Chapter XXXV (Nunc Age)

In this short, concluding chapter, Adams briefly mentions scientific power and politics, but despite the forward-looking chapter title, Nunc Age (Latin for “Now, take action!”), his focus really is on the past and on endings. On November 5, 1904, as he approaches New York City, returning from yet another trip to Europe, Henry is excited by the vitality of the great city, which “became frantic in its effort to explain something that defied meaning. Power seemed to have outgrown its servitude and to have asserted its freedom.” This is the age that he has anticipated in the last third of the Education, but he leaves the work of the future to the next generation. Adams feels that he and his contemporaries are near the end. Clarence King died—broken—in 1901; John Hay is in poor shape and, despite Henry’s efforts, dies on July 1, 1905. Three days later, Henry writes to Mrs. Hay to express condolences and reflect on the twilight of his own life: “I had not the heart to telegraph. All the world will have done that, and will have overwhelmed you with messages of condolence. I can say nothing. You will understand it. . . . As for me, it is time to bid good-bye. I am tired. My last hold on the world is lost with him.” Adams has privately printed the Mont-Saint-Michel and Chartres in 1904; the first private edition of the Education will come out in 1907. He will write a little more in the next few years, but he suffers a disabling stroke in 1912 and dies on March 27, 1918.

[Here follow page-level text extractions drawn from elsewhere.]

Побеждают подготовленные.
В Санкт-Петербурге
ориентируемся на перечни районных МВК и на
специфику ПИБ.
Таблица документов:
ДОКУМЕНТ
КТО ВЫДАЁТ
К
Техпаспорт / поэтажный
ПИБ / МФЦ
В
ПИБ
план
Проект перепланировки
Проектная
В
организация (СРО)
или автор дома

However, the story of the education of the boy from Boston stops in 1905. Henry wonders, at the end, whether he and his old friends may be allowed to return just for one day—in 1938, say, their centenary—to see the “mistakes of their own lives made clear in the light of the mistakes of their successors.” He wistfully wonders if it will be, for the first time in history, a world that “sensitive and timid natures could regard without a shudder.” For once, Henry’s speculation seems wrong. With Hitler leading the Third Reich into World War II, and Hiroshima and Nagasaki soon to come, 1938 will be no time for timid natures. But having completed this journey with him, the reader knows that Henry already suspects something like that.